━━━━━ Input for this task ━━━━━

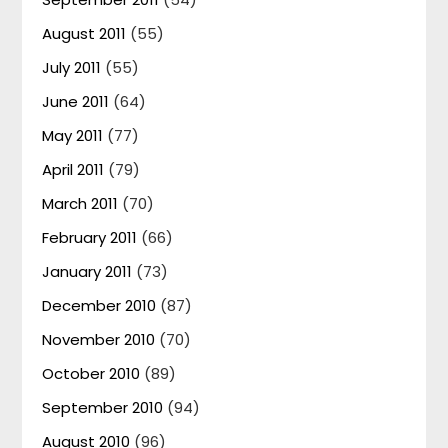
August 2011
(55)
July 2011
(55)
June 2011
(64)
May 2011
(77)
April 2011
(79)
March 2011
(70)
February 2011
(66)
January 2011
(73)
December 2010
(87)
November 2010
(70)
October 2010
(89)
September 2010
(94)
August 2010
(96)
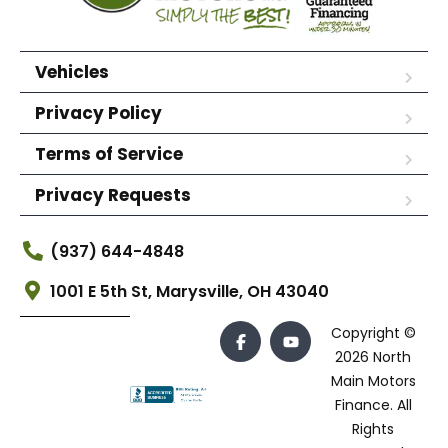
Vehicles
Privacy Policy
Terms of Service
Privacy Requests
(937) 644-4848
1001 E 5th St, Marysville, OH 43040
Copyright ©
2026 North
Main Motors
Finance. All
Rights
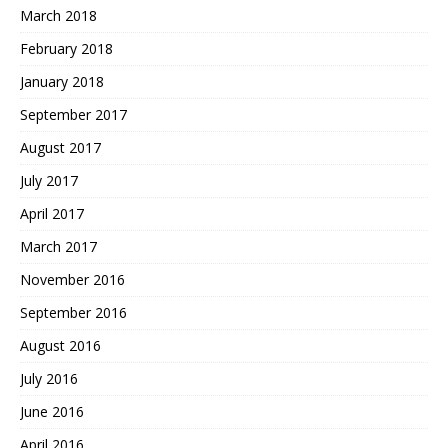
March 2018
February 2018
January 2018
September 2017
August 2017
July 2017
April 2017
March 2017
November 2016
September 2016
August 2016
July 2016
June 2016
April 2016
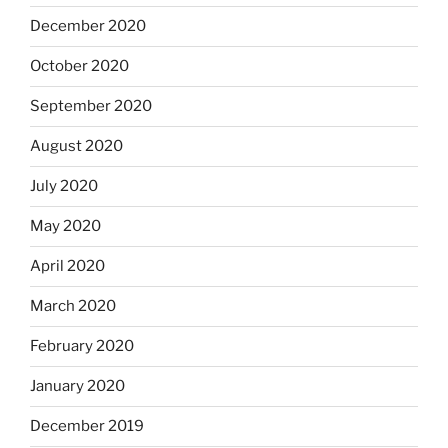
December 2020
October 2020
September 2020
August 2020
July 2020
May 2020
April 2020
March 2020
February 2020
January 2020
December 2019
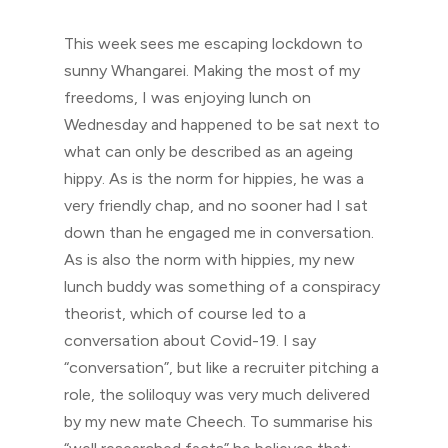
This week sees me escaping lockdown to
sunny Whangarei. Making the most of my
freedoms, I was enjoying lunch on
Wednesday and happened to be sat next to
what can only be described as an ageing
hippy. As is the norm for hippies, he was a
very friendly chap, and no sooner had I sat
down than he engaged me in conversation.
As is also the norm with hippies, my new
lunch buddy was something of a conspiracy
theorist, which of course led to a
conversation about Covid-19. I say
“conversation”, but like a recruiter pitching a
role, the soliloquy was very much delivered
by my new mate Cheech. To summarise his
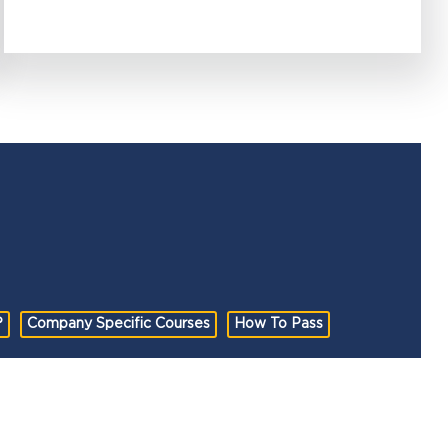
?
Company Specific Courses
How To Pass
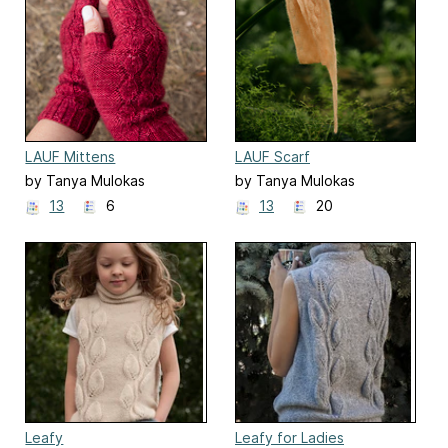
LAUF Mittens
LAUF Scarf
by Tanya Mulokas
by Tanya Mulokas
13
6
13
20
Leafy
Leafy for Ladies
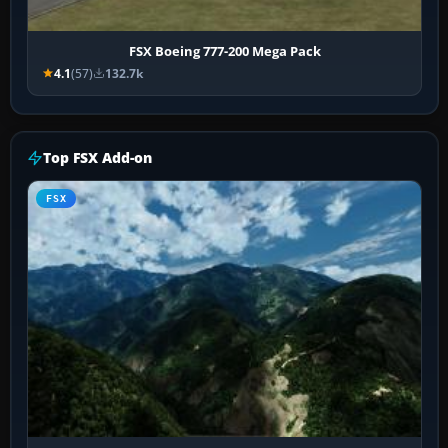
FSX Boeing 777-200 Mega Pack
4.1
(57)
132.7k
Top FSX Add-on
FSX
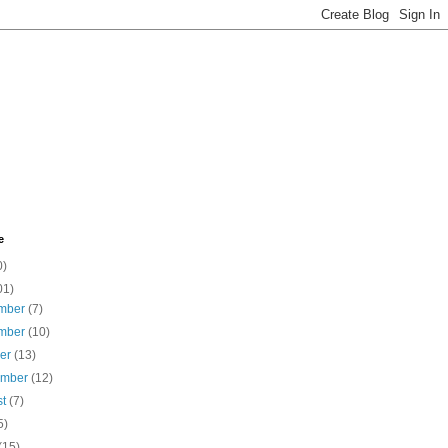
e
0)
01)
mber
(7)
mber
(10)
ber
(13)
ember
(12)
st
(7)
5)
(15)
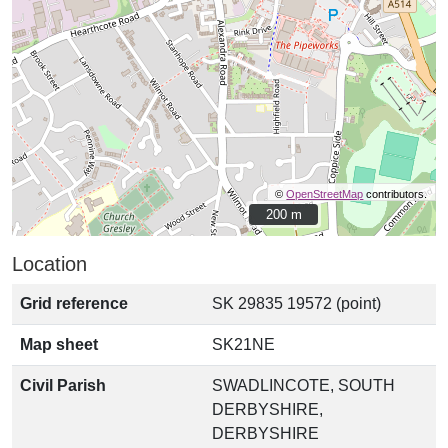
©
OpenStreetMap
contributors.
200 m
200 m
Location
Grid reference
SK 29835 19572 (point)
Map sheet
SK21NE
Civil Parish
SWADLINCOTE, SOUTH
DERBYSHIRE,
DERBYSHIRE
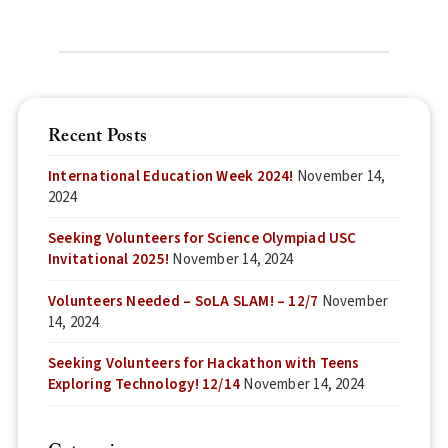
Recent Posts
International Education Week 2024!
November 14,
2024
Seeking Volunteers for Science Olympiad USC
Invitational 2025!
November 14, 2024
Volunteers Needed – SoLA SLAM! – 12/7
November
14, 2024
Seeking Volunteers for Hackathon with Teens
Exploring Technology! 12/14
November 14, 2024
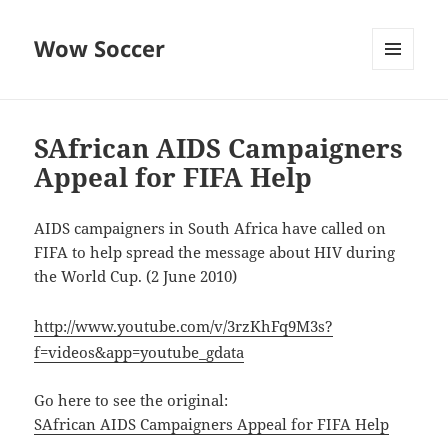
Wow Soccer
MENU
AND
WIDGETS
SAfrican AIDS Campaigners
Appeal for FIFA Help
AIDS campaigners in South Africa have called on
FIFA to help spread the message about HIV during
the World Cup. (2 June 2010)
http://www.youtube.com/v/3rzKhFq9M3s?
f=videos&app=youtube_gdata
Go here to see the original:
SAfrican AIDS Campaigners Appeal for FIFA Help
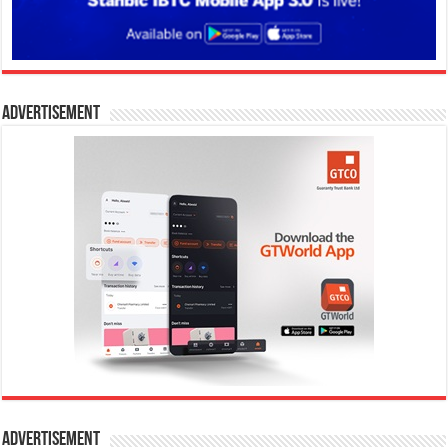
Advertisement
Advertisement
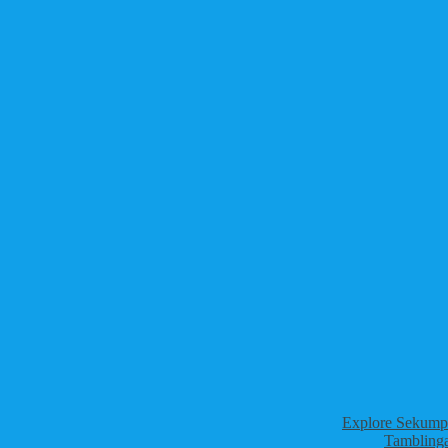
Explore Sekumpu
Tamblinga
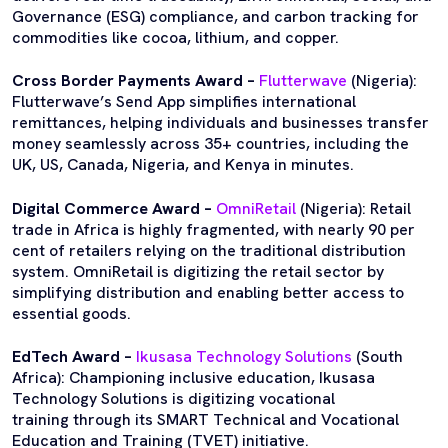
Governance (ESG) compliance, and carbon tracking for
commodities like cocoa, lithium, and copper.
Cross Border Payments Award –
Flutterwave
(Nigeria):
Flutterwave’s Send App simplifies international
remittances, helping individuals and businesses transfer
money seamlessly across 35+ countries, including the
UK, US, Canada, Nigeria, and Kenya in minutes.
Digital Commerce Award –
OmniRetail
(Nigeria): Retail
trade in Africa is highly fragmented, with nearly 90 per
cent of retailers relying on the traditional distribution
system. OmniRetail is digitizing the retail sector by
simplifying distribution and enabling better access to
essential goods.
EdTech Award –
Ikusasa Technology Solutions
(South
Africa): Championing inclusive education, Ikusasa
Technology Solutions is digitizing vocational
training through its SMART Technical and Vocational
Education and Training (TVET) initiative.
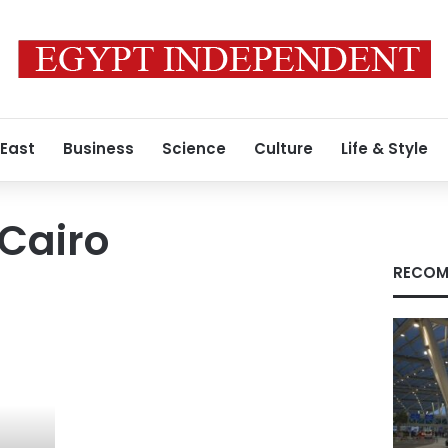
 East
Business
Science
Culture
Life & Style
Cairo
RECOM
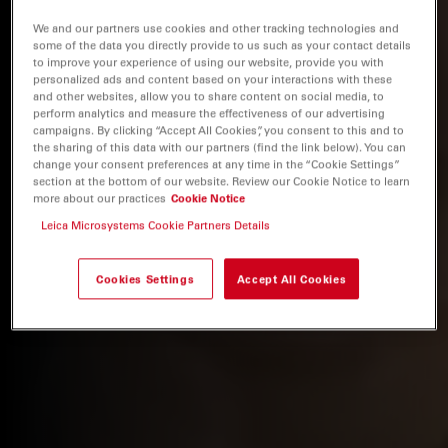
We and our partners use cookies and other tracking technologies and
some of the data you directly provide to us such as your contact details
to improve your experience of using our website, provide you with
personalized ads and content based on your interactions with these
and other websites, allow you to share content on social media, to
perform analytics and measure the effectiveness of our advertising
campaigns. By clicking “Accept All Cookies”, you consent to this and to
the sharing of this data with our partners (find the link below). You can
change your consent preferences at any time in the “Cookie Settings”
section at the bottom of our website. Review our Cookie Notice to learn
more about our practices
Cookie Notice
Leica Microsystems Cookie Partners Details
Cookies Settings
Accept All Cookies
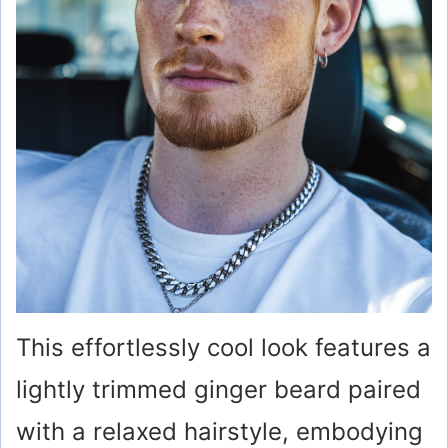
This effortlessly cool look features a
lightly trimmed ginger beard paired
with a relaxed hairstyle, embodying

━━━━━

What is being asked – The entries are to be printed exactly as written; the pictures are to be left out.

Result of this task –
August 2011
(55)
July 2011
(55)
June 2011
(64)
May 2011
(77)
April 2011
(79)
March 2011
(70)
February 2011
(66)
January 2011
(73)
December 2010
(87)
November 2010
(70)
October 2010
(89)
September 2010
(94)
August 2010
(96)
Vehicles
Privacy Policy
Terms of Service
Privacy Requests
(937) 644-4848
1001 E 5th St, Marysville, OH 43040
Copyright ©
2026 North
Main Motors
Finance. All
Rights
March 2018
February 2018
January 2018
September 2017
August 2017
July 2017
April 2017
March 2017
November 2016
September 2016
August 2016
July 2016
June 2016
April 2016
December 2020
October 2020
September 2020
August 2020
July 2020
May 2020
April 2020
March 2020
February 2020
January 2020
December 2019
This week sees me escaping lockdown to
sunny Whangarei. Making the most of my
freedoms, I was enjoying lunch on
Wednesday and happened to be sat next to
what can only be described as an ageing
hippy. As is the norm for hippies, he was a
very friendly chap, and no sooner had I sat
down than he engaged me in conversation.
As is also the norm with hippies, my new
lunch buddy was something of a conspiracy
theorist, which of course led to a
conversation about Covid-19. I say
“conversation”, but like a recruiter pitching a
role, the soliloquy was very much delivered
by my new mate Cheech. To summarise his
?
Company Specific Courses
How To Pass
LAUF Mittens
LAUF Scarf
by Tanya Mulokas
by Tanya Mulokas
13
6
13
20
Leafy
Leafy for Ladies
FSX Boeing 777-200 Mega Pack
4.1
(57)
132.7k
Top FSX Add-on
FSX
e
0)
01)
mber
(7)
mber
(10)
ber
(13)
ember
(12)
st
(7)
5)
(15)
©
OpenStreetMap
contributors.
200 m
200 m
Location
Grid reference
SK 29835 19572 (point)
Map sheet
SK21NE
Civil Parish
SWADLINCOTE, SOUTH
DERBYSHIRE,
DERBYSHIRE
Recent Posts
International Education Week 2024!
November 14,
2024
Seeking Volunteers for Science Olympiad USC
Invitational 2025!
November 14, 2024
Volunteers Needed – SoLA SLAM! – 12/7
November
14, 2024
Seeking Volunteers for Hackathon with Teens
Exploring Technology! 12/14
November 14, 2024
Wow Soccer
MENU
AND
WIDGETS
SAfrican AIDS Campaigners
Appeal for FIFA Help
AIDS campaigners in South Africa have called on
FIFA to help spread the message about HIV during
the World Cup. (2 June 2010)
http://www.youtube.com/v/3rzKhFq9M3s?
f=videos&app=youtube_gdata
Go here to see the original:
SAfrican AIDS Campaigners Appeal for FIFA Help
Advertisement
Advertisement
Explore Sekumpu
Tamblinga
Governance (ESG) compliance, and carbon tracking for
commodities like cocoa, lithium, and copper.
Cross Border Payments Award –
Flutterwave
(Nigeria):
Flutterwave’s Send App simplifies international
remittances, helping individuals and businesses transfer
money seamlessly across 35+ countries, including the
UK, US, Canada, Nigeria, and Kenya in minutes.
Digital Commerce Award –
OmniRetail
(Nigeria): Retail
trade in Africa is highly fragmented, with nearly 90 per
cent of retailers relying on the traditional distribution
system. OmniRetail is digitizing the retail sector by
simplifying distribution and enabling better access to
essential goods.
EdTech Award –
Ikusasa Technology Solutions
(South
Africa): Championing inclusive education, Ikusasa
Technology Solutions is digitizing vocational
training through its SMART Technical and Vocational
Education and Training (TVET) initiative.
 East
Business
Science
Culture
Life & Style
Cairo
RECOM
We and our partners use cookies and other tracking technologies and
some of the data you directly provide to us such as your contact details
to improve your experience of using our website, provide you with
personalized ads and content based on your interactions with these
and other websites, allow you to share content on social media, to
perform analytics and measure the effectiveness of our advertising
campaigns. By clicking “Accept All Cookies”, you consent to this and to
the sharing of this data with our partners (find the link below). You can
change your consent preferences at any time in the “Cookie Settings”
section at the bottom of our website. Review our Cookie Notice to learn
more about our practices
Cookie Notice
Leica Microsystems Cookie Partners Details
Cookies Settings
Accept All Cookies
This effortlessly cool look features a
lightly trimmed ginger beard paired
with a relaxed hairstyle, embodying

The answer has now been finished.